_What is being asked:_ Only the pictures should be dropped; copy the rest of the entries exactly.

_Material provided:_
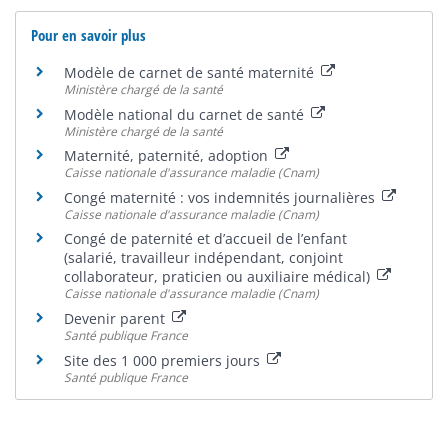
Pour en savoir plus
Modèle de carnet de santé maternité
Ministère chargé de la santé
Modèle national du carnet de santé
Ministère chargé de la santé
Maternité, paternité, adoption
Caisse nationale d'assurance maladie (Cnam)
Congé maternité : vos indemnités journalières
Caisse nationale d'assurance maladie (Cnam)
Congé de paternité et d’accueil de l’enfant
(salarié, travailleur indépendant, conjoint
collaborateur, praticien ou auxiliaire médical)
Caisse nationale d'assurance maladie (Cnam)
Devenir parent
Santé publique France
Site des 1 000 premiers jours
Santé publique France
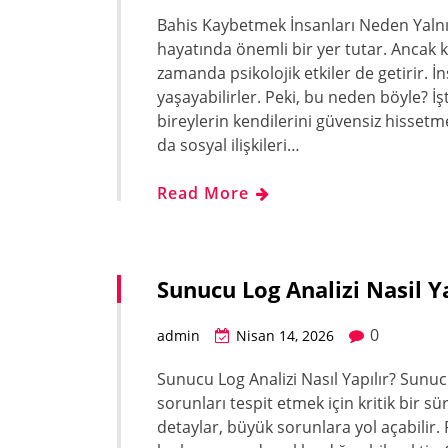
Bahis Kaybetmek İnsanları Neden Yalnız
hayatında önemli bir yer tutar. Ancak 
zamanda psikolojik etkiler de getirir. İn
yaşayabilirler. Peki, bu neden böyle? İ
bireylerin kendilerini güvensiz hissetm
da sosyal ilişkileri…
Read More
Sunucu Log Analizi Nasil Ya
0
admin
Nisan 14, 2026
Sunucu Log Analizi Nasıl Yapılır? Sunuc
sorunları tespit etmek için kritik bir s
detaylar, büyük sorunlara yol açabilir. P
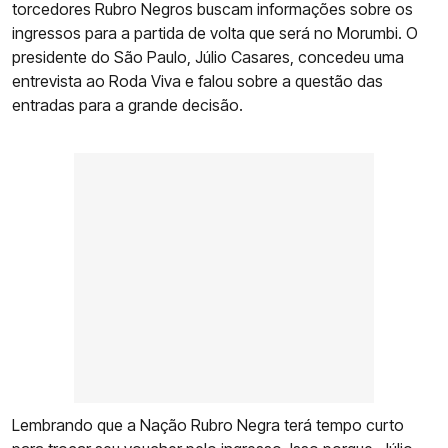
torcedores Rubro Negros buscam informações sobre os
ingressos para a partida de volta que será no Morumbi. O
presidente do São Paulo, Júlio Casares, concedeu uma
entrevista ao Roda Viva e falou sobre a questão das
entradas para a grande decisão.
Lembrando que a Nação Rubro Negra terá tempo curto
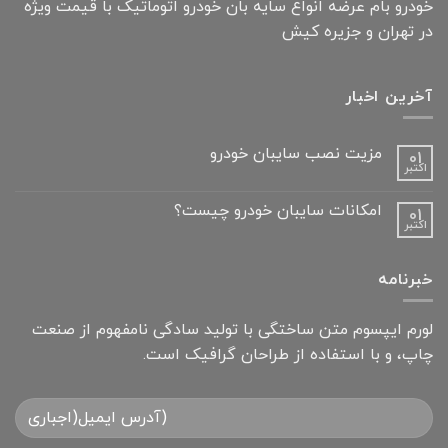
خودرو بام عرضه انواع سایه بان خودرو اتوماتیک با قیمت ویژه
در تهران و جزیره کیش
آخرین اخبار
مزیت نصب سایبان خودرو
01
اکتبر
امکانات سایبان خودرو چیست؟
01
اکتبر
خبرنامه
لورم ایپسوم متن ساختگی با تولید سادگی نامفهوم از صنعت
چاپ، و با استفاده از طراحان گرافیک است.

_Exercise response:_
Pour en savoir plus
Modèle de carnet de santé maternité
Ministère chargé de la santé
Modèle national du carnet de santé
Ministère chargé de la santé
Maternité, paternité, adoption
Caisse nationale d'assurance maladie (Cnam)
Congé maternité : vos indemnités journalières
Caisse nationale d'assurance maladie (Cnam)
Congé de paternité et d’accueil de l’enfant
(salarié, travailleur indépendant, conjoint
collaborateur, praticien ou auxiliaire médical)
Caisse nationale d'assurance maladie (Cnam)
Devenir parent
Santé publique France
Site des 1 000 premiers jours
Santé publique France
Bahis Kaybetmek İnsanları Neden Yalnız
hayatında önemli bir yer tutar. Ancak 
zamanda psikolojik etkiler de getirir. İn
yaşayabilirler. Peki, bu neden böyle? İ
bireylerin kendilerini güvensiz hissetm
da sosyal ilişkileri…
Read More
Sunucu Log Analizi Nasil Ya
0
admin
Nisan 14, 2026
Sunucu Log Analizi Nasıl Yapılır? Sunuc
sorunları tespit etmek için kritik bir s
detaylar, büyük sorunlara yol açabilir. P
torcedores Rubro Negros buscam informações sobre os
ingressos para a partida de volta que será no Morumbi. O
presidente do São Paulo, Júlio Casares, concedeu uma
entrevista ao Roda Viva e falou sobre a questão das
entradas para a grande decisão.
Lembrando que a Nação Rubro Negra terá tempo curto
خودرو بام عرضه انواع سایه بان خودرو اتوماتیک با قیمت ویژه
در تهران و جزیره کیش
آخرین اخبار
مزیت نصب سایبان خودرو
01
اکتبر
امکانات سایبان خودرو چیست؟
01
اکتبر
خبرنامه
لورم ایپسوم متن ساختگی با تولید سادگی نامفهوم از صنعت
چاپ، و با استفاده از طراحان گرافیک است.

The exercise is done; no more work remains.